### Your objective
Show each line of the data below in which "Africa" occurs.
+ + +
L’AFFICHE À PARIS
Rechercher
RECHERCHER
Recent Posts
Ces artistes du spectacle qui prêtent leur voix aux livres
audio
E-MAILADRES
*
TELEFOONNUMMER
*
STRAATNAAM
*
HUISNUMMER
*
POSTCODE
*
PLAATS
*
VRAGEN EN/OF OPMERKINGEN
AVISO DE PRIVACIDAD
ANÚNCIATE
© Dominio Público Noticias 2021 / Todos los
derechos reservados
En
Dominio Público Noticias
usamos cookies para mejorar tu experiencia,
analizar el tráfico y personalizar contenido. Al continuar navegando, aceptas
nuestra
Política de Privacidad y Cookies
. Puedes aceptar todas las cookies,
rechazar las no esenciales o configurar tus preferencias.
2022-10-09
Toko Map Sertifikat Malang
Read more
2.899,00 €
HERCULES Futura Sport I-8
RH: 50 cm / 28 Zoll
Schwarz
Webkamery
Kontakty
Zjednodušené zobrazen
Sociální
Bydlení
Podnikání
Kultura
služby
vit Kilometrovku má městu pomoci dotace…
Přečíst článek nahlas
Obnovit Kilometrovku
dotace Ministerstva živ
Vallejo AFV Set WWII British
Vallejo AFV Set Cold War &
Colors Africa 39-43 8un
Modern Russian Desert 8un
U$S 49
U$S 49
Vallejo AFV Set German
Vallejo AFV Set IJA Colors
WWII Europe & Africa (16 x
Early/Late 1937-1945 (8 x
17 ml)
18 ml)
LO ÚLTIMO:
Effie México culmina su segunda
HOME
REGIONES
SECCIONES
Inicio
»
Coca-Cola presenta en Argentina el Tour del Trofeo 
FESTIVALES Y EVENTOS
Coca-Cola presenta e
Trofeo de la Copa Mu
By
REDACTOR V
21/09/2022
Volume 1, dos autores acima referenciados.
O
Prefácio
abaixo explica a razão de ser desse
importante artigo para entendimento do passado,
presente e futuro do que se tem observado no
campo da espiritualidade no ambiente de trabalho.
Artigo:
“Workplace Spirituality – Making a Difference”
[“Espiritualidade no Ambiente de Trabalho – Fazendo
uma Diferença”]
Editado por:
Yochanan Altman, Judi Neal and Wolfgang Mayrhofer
+ + +
### Exercise result
Colors Africa 39-43 8un
WWII Europe & Africa (16 x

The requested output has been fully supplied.